- INFORMATION GIVEN:
------

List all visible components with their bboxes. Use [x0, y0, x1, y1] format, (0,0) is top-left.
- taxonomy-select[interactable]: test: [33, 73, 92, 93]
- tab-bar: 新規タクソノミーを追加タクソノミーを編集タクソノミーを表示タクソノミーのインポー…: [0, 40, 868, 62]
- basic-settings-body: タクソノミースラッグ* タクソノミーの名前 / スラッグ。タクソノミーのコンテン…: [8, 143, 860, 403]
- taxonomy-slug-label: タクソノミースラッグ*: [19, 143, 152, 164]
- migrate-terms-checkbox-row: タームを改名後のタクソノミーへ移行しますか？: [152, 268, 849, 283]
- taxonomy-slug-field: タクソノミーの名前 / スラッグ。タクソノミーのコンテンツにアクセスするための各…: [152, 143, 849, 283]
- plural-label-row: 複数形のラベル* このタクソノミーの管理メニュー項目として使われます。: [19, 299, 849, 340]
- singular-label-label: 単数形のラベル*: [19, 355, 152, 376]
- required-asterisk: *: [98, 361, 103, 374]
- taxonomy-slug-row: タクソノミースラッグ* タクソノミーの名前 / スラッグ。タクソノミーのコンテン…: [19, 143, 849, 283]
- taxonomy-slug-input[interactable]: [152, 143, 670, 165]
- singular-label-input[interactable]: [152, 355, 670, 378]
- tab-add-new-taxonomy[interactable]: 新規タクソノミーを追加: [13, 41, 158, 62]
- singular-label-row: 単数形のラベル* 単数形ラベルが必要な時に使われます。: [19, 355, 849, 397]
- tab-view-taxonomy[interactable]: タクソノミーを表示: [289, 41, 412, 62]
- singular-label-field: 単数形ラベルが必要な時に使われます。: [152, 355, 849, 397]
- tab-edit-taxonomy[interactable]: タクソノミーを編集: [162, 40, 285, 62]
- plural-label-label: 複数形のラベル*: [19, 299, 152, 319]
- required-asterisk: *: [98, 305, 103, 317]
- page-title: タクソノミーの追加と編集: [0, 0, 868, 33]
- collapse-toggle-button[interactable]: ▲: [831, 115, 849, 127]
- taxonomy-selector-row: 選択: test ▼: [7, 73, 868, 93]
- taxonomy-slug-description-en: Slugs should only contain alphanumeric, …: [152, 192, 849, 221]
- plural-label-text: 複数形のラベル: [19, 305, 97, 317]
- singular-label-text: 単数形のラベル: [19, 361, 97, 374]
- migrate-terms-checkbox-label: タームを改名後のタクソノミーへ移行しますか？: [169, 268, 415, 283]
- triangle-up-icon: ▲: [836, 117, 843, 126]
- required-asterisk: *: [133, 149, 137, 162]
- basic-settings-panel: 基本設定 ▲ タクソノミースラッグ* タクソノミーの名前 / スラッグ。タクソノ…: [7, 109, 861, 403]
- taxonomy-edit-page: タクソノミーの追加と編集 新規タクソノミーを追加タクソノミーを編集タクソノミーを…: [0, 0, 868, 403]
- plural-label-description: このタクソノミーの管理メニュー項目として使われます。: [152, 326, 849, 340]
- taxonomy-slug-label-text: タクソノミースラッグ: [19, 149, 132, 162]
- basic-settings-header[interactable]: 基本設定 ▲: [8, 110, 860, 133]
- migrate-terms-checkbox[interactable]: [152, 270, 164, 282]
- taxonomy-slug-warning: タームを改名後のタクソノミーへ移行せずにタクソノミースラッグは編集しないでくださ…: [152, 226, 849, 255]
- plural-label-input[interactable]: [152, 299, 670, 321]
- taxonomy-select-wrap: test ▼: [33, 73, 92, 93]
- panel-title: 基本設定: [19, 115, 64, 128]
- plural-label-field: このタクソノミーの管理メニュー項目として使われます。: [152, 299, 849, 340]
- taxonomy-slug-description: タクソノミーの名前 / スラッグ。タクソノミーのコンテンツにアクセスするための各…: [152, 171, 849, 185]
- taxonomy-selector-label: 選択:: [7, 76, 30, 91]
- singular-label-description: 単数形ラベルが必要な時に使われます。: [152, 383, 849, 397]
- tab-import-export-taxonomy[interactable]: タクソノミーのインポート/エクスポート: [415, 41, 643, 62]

------

- AIM OF THE EXERCISE: The response must consist of all the data, reproduced without alteration.

- COMPLETED EXERCISE:
List all visible components with their bboxes. Use [x0, y0, x1, y1] format, (0,0) is top-left.
- taxonomy-select[interactable]: test: [33, 73, 92, 93]
- tab-bar: 新規タクソノミーを追加タクソノミーを編集タクソノミーを表示タクソノミーのインポー…: [0, 40, 868, 62]
- basic-settings-body: タクソノミースラッグ* タクソノミーの名前 / スラッグ。タクソノミーのコンテン…: [8, 143, 860, 403]
- taxonomy-slug-label: タクソノミースラッグ*: [19, 143, 152, 164]
- migrate-terms-checkbox-row: タームを改名後のタクソノミーへ移行しますか？: [152, 268, 849, 283]
- taxonomy-slug-field: タクソノミーの名前 / スラッグ。タクソノミーのコンテンツにアクセスするための各…: [152, 143, 849, 283]
- plural-label-row: 複数形のラベル* このタクソノミーの管理メニュー項目として使われます。: [19, 299, 849, 340]
- singular-label-label: 単数形のラベル*: [19, 355, 152, 376]
- required-asterisk: *: [98, 361, 103, 374]
- taxonomy-slug-row: タクソノミースラッグ* タクソノミーの名前 / スラッグ。タクソノミーのコンテン…: [19, 143, 849, 283]
- taxonomy-slug-input[interactable]: [152, 143, 670, 165]
- singular-label-input[interactable]: [152, 355, 670, 378]
- tab-add-new-taxonomy[interactable]: 新規タクソノミーを追加: [13, 41, 158, 62]
- singular-label-row: 単数形のラベル* 単数形ラベルが必要な時に使われます。: [19, 355, 849, 397]
- tab-view-taxonomy[interactable]: タクソノミーを表示: [289, 41, 412, 62]
- singular-label-field: 単数形ラベルが必要な時に使われます。: [152, 355, 849, 397]
- tab-edit-taxonomy[interactable]: タクソノミーを編集: [162, 40, 285, 62]
- plural-label-label: 複数形のラベル*: [19, 299, 152, 319]
- required-asterisk: *: [98, 305, 103, 317]
- page-title: タクソノミーの追加と編集: [0, 0, 868, 33]
- collapse-toggle-button[interactable]: ▲: [831, 115, 849, 127]
- taxonomy-selector-row: 選択: test ▼: [7, 73, 868, 93]
- taxonomy-slug-description-en: Slugs should only contain alphanumeric, …: [152, 192, 849, 221]
- plural-label-text: 複数形のラベル: [19, 305, 97, 317]
- singular-label-text: 単数形のラベル: [19, 361, 97, 374]
- migrate-terms-checkbox-label: タームを改名後のタクソノミーへ移行しますか？: [169, 268, 415, 283]
- triangle-up-icon: ▲: [836, 117, 843, 126]
- required-asterisk: *: [133, 149, 137, 162]
- basic-settings-panel: 基本設定 ▲ タクソノミースラッグ* タクソノミーの名前 / スラッグ。タクソノ…: [7, 109, 861, 403]
- taxonomy-edit-page: タクソノミーの追加と編集 新規タクソノミーを追加タクソノミーを編集タクソノミーを…: [0, 0, 868, 403]
- plural-label-description: このタクソノミーの管理メニュー項目として使われます。: [152, 326, 849, 340]
- taxonomy-slug-label-text: タクソノミースラッグ: [19, 149, 132, 162]
- basic-settings-header[interactable]: 基本設定 ▲: [8, 110, 860, 133]
- migrate-terms-checkbox[interactable]: [152, 270, 164, 282]
- taxonomy-slug-warning: タームを改名後のタクソノミーへ移行せずにタクソノミースラッグは編集しないでくださ…: [152, 226, 849, 255]
- plural-label-input[interactable]: [152, 299, 670, 321]
- taxonomy-select-wrap: test ▼: [33, 73, 92, 93]
- panel-title: 基本設定: [19, 115, 64, 128]
- plural-label-field: このタクソノミーの管理メニュー項目として使われます。: [152, 299, 849, 340]
- taxonomy-slug-description: タクソノミーの名前 / スラッグ。タクソノミーのコンテンツにアクセスするための各…: [152, 171, 849, 185]
- taxonomy-selector-label: 選択:: [7, 76, 30, 91]
- singular-label-description: 単数形ラベルが必要な時に使われます。: [152, 383, 849, 397]
- tab-import-export-taxonomy[interactable]: タクソノミーのインポート/エクスポート: [415, 41, 643, 62]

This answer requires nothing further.